Required hint parameters are not passed.
The hint parameters have been passed, but the hint does not support any parameter.
The hint parameter is incorrect or refers to a nonexistent object, such as a nonexistent index or table.
The current hints or current parameters are incompatible with the previous ones, such as forcing the use and disabling of the same index.

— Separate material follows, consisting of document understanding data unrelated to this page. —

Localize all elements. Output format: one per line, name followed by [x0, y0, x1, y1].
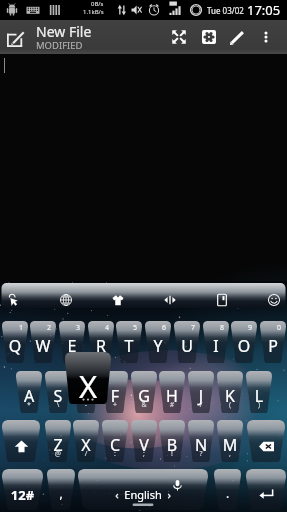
button[interactable]: Languages	[50, 283, 82, 308]
staticText: *	[16, 400, 42, 410]
staticText: )	[246, 400, 272, 410]
button[interactable]: Edit	[223, 20, 252, 54]
button[interactable]: A	[16, 371, 42, 413]
staticText: D	[73, 385, 99, 407]
button[interactable]: W	[30, 321, 56, 363]
button[interactable]: Q	[2, 321, 28, 363]
button[interactable]: Move cursor	[154, 283, 186, 308]
staticText: 8	[220, 323, 225, 333]
button[interactable]: .	[214, 469, 241, 510]
button[interactable]: O	[231, 321, 257, 363]
staticText: /	[73, 449, 99, 459]
button[interactable]: K	[217, 371, 243, 413]
button[interactable]: Enter	[246, 469, 286, 510]
button[interactable]: G	[131, 371, 157, 413]
staticText: X	[65, 365, 111, 407]
button[interactable]: Y	[145, 321, 171, 363]
staticText: ;	[131, 449, 157, 459]
staticText: R	[88, 335, 114, 357]
staticText: T	[116, 335, 142, 357]
staticText: 2	[47, 323, 52, 333]
staticText: Tue 03/02	[207, 5, 244, 16]
staticText: \	[45, 400, 71, 410]
staticText: J	[188, 385, 214, 407]
staticText: (	[217, 400, 243, 410]
button[interactable]: F	[102, 371, 128, 413]
staticText: V	[131, 434, 157, 456]
button[interactable]: L	[246, 371, 272, 413]
staticText: G	[131, 385, 157, 407]
staticText: ?	[188, 449, 214, 459]
button[interactable]: Fullscreen	[164, 20, 194, 54]
staticText: New File	[36, 22, 92, 41]
staticText: ‹ English ›	[78, 487, 208, 502]
button[interactable]: ,	[47, 469, 75, 510]
staticText: P	[260, 335, 286, 357]
staticText: 0B/s	[91, 0, 104, 8]
button[interactable]: U	[174, 321, 200, 363]
staticText: 7	[191, 323, 196, 333]
button[interactable]: P	[260, 321, 286, 363]
staticText: N	[188, 434, 214, 456]
staticText: O	[231, 335, 257, 357]
staticText: W	[30, 335, 56, 357]
staticText: 0	[277, 323, 282, 333]
staticText: -	[73, 400, 99, 410]
staticText: 4	[105, 323, 110, 333]
button[interactable]: 12#	[2, 469, 43, 510]
button[interactable]: More options	[252, 20, 279, 54]
staticText: B	[159, 434, 185, 456]
staticText: K	[217, 385, 243, 407]
button[interactable]: N	[188, 420, 214, 462]
button[interactable]: X	[73, 420, 99, 462]
staticText: Z	[45, 434, 71, 456]
staticText: A	[16, 385, 42, 407]
button[interactable]: Z	[45, 420, 71, 462]
staticText: :	[102, 449, 128, 459]
button[interactable]: V	[131, 420, 157, 462]
button[interactable]: Space, English	[78, 469, 208, 510]
button[interactable]: R	[88, 321, 114, 363]
staticText: MODIFIED	[36, 39, 83, 52]
staticText: &	[131, 400, 157, 410]
button[interactable]: B	[159, 420, 185, 462]
staticText: H	[159, 385, 185, 407]
staticText: ,	[47, 485, 75, 501]
staticText: 1.1kB/s	[83, 8, 104, 16]
button[interactable]: C	[102, 420, 128, 462]
staticText: 5	[133, 323, 138, 333]
button[interactable]: D	[73, 371, 99, 413]
button[interactable]: Clipboard	[206, 283, 238, 308]
staticText: X	[73, 434, 99, 456]
button[interactable]: I	[203, 321, 229, 363]
staticText: U	[174, 335, 200, 357]
button[interactable]: E	[59, 321, 85, 363]
button[interactable]: Backspace	[247, 420, 285, 462]
button[interactable]: H	[159, 371, 185, 413]
button[interactable]: Shift	[2, 420, 40, 462]
staticText: 9	[248, 323, 253, 333]
button[interactable]: Emoji	[258, 283, 287, 308]
button[interactable]: J	[188, 371, 214, 413]
staticText: Q	[2, 335, 28, 357]
button[interactable]: Theme	[102, 283, 134, 308]
button[interactable]: M	[217, 420, 243, 462]
staticText: F	[102, 385, 128, 407]
staticText: !	[159, 449, 185, 459]
staticText: Y	[145, 335, 171, 357]
staticText: L	[246, 385, 272, 407]
staticText: 1	[19, 323, 24, 333]
staticText: 3	[76, 323, 81, 333]
staticText: I	[203, 335, 229, 357]
staticText: E	[59, 335, 85, 357]
staticText: .	[214, 485, 241, 501]
staticText: +	[102, 400, 128, 410]
staticText: 6	[162, 323, 167, 333]
button[interactable]: T	[116, 321, 142, 363]
button[interactable]: New file	[0, 20, 33, 54]
button[interactable]: Input method	[0, 283, 30, 308]
button[interactable]: S	[45, 371, 71, 413]
button[interactable]: Settings	[194, 20, 223, 54]
staticText: C	[102, 434, 128, 456]
staticText: ,	[217, 449, 243, 459]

If a FORCE_INDEX hint references an index that does not exist, the following error will be thrown:

Hints mentioned indexes "IDX_NOT_FOUND1", "IDX_NOT_FOUND2" were not found.

Supported hints

FORCE_INDEX / NO_INDEX

Forces or disables index scan.

Parameters:

Empty. To force an index scan for every underlying table. Optimizer will choose any available index. Or to disable all indexes.
Single index name to use or skip exactly this index.
Several index names. They can relate to different tables. The optimizer will choose indexes for scanning or skip them all.

Examples:

SELECT /*+ FORCE_INDEX */ T1.* FROM TBL1 T1 WHERE T1.V1 = T2.V1 AND T1.V2 > ?;

SELECT /*+ FORCE_INDEX(TBL1_IDX2, TBL2_IDX1) */ T1.V1, T2.V1 FROM TBL1 T1, TBL2 T2 WHERE T1.V1 = T2.V1 AND T1.V2 > ? AND T2.V2 > ?;

SELECT /*+ NO_INDEX */ T1.* FROM TBL1 T1 WHERE T1.V1 = T2.V1 AND T1.V2 > ?;

SELECT /*+ NO_INDEX(TBL1_IDX2, TBL2_IDX1) */ T1.V1, T2.V1 FROM TBL1 T1, TBL2 T2 WHERE T1.V1 = T2.V1 AND T1.V2 > ? AND T2.V2 > ?;

Using EXPLAIN Statement

EXPLAIN PLAN FOR Statement

GridGain supports the EXPLAIN PLAN FOR statement that can be used to read the execution plan of a query.

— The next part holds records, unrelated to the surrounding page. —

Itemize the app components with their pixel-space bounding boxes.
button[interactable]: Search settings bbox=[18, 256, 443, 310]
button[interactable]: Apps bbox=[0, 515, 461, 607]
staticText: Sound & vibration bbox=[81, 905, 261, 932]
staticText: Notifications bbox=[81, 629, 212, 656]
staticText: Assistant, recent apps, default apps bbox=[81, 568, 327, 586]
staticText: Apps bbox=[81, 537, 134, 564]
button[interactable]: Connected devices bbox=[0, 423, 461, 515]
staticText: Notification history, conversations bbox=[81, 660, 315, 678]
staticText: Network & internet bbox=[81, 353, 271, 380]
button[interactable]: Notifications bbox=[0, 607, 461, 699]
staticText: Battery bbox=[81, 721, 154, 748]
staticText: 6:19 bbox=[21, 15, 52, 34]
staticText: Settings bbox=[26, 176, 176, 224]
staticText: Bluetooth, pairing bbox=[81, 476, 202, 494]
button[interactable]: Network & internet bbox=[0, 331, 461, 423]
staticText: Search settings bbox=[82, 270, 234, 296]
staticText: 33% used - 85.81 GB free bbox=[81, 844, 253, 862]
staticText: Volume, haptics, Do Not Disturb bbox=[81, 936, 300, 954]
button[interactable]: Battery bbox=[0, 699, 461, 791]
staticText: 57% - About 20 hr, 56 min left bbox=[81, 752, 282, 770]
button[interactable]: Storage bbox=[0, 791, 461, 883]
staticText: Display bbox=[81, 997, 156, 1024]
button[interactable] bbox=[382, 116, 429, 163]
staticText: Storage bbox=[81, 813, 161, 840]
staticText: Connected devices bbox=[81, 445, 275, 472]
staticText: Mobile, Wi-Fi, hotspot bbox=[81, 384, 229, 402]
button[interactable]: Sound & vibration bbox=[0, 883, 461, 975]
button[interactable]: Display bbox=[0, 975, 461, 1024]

Use this command to analyse your queries for possible optimization, for example:

EXPLAIN PLAN FOR SELECT name FROM Person WHERE age = 26;

Here is how the results of the explanation may look like:

╔═══════════════════════════════╗
║ PLAN                          ║
╠═══════════════════════════════╣
║ Exchange                      ║
║     distribution: single      ║
║     est. row count: 333000    ║
║   TableScan                   ║
║       table: [PUBLIC, PERSON] ║
║       filters: =(AGE, 26)     ║
║       fields: [$f0]           ║
║       projects: [NAME]        ║
║       est. row count: 333000  ║
╚═══════════════════════════════╝

EXPLAIN MAPPING FOR Statement

GridGain supports the EXPLAIN MAPPING FOR statement that can be used to track how the query is split and what nodes the subqueries are executed on.

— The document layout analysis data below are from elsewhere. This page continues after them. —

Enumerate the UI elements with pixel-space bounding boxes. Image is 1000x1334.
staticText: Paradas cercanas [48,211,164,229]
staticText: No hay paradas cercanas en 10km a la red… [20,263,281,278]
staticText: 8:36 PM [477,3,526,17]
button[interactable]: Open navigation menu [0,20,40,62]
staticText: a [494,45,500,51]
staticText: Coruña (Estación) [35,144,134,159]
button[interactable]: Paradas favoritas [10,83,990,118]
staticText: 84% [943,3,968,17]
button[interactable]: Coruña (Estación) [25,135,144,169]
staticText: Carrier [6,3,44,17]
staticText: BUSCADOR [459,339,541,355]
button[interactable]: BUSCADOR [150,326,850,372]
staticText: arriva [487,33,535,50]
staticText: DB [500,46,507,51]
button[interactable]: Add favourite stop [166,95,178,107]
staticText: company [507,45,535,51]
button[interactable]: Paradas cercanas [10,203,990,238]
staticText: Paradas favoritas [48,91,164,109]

Use this command if you need an insight into how the query is broken down and executed across multiple nodes in the distributed cluster.

EXPLAIN MAPPING FOR SELECT name FROM Person WHERE age = 26;

Here is how the results of the query may look like:

╔═══════════════════════════════════════════════════════════════════════════════════════════════════════════════════════════════════════════════════════════════════════════════════════════════════╗
║ PLAN                                                                                                                                                                                              ║
╠═══════════════════════════════════════════════════════════════════════════════════════════════════════════════════════════════════════════════════════════════════════════════════════════════════╣
║ Fragment#0 root                                                                                                                                                                                   ║
║   executionNodes: [defaultNode]                                                                                                                                                                   ║
║   remoteFragments: [1]                                                                                                                                                                            ║
║   exchangeSourceNodes: {1=[defaultNode]}                                                                                                                                                          ║
║   tree:                                                                                                                                                                                           ║
║     Receiver(sourceFragment=1, exchange=1, distribution=single)                                                                                                                                   ║
║                                                                                                                                                                                                   ║
║ Fragment#1                                                                                                                                                                                        ║
║   targetNodes: [defaultNode]                                                                                                                                                                      ║
║   executionNodes: [defaultNode]                                                                                                                                                                   ║
║   tables: [PERSON]                                                                                                                                                                                ║
║   partitions: {defaultNode=[0:12, 1:12, 2:12, 3:12, 4:12, 5:12, 6:12, 7:12, 8:12, 9:12, 10:12, 11:12, 12:12, 13:12, 14:12, 15:12, 16:12, 17:12, 18:12, 19:12, 20:12, 21:12, 22:12, 23:12, 24:12]} ║
║   tree:                                                                                                                                                                                           ║
║     Sender(targetFragment=0, exchange=1, distribution=single)                                                                                                                                     ║
║       TableScan(name=PUBLIC.PERSON, source=2, partitions=25, distribution=random)                                                                                                                 ║
╚═══════════════════════════════════════════════════════════════════════════════════════════════════════════════════════════════════════════════════════════════════════════════════════════════════╝

Query Batching

GridGain handles batched requests faster than individual requests, so we recommend using multi-statement execution when possible.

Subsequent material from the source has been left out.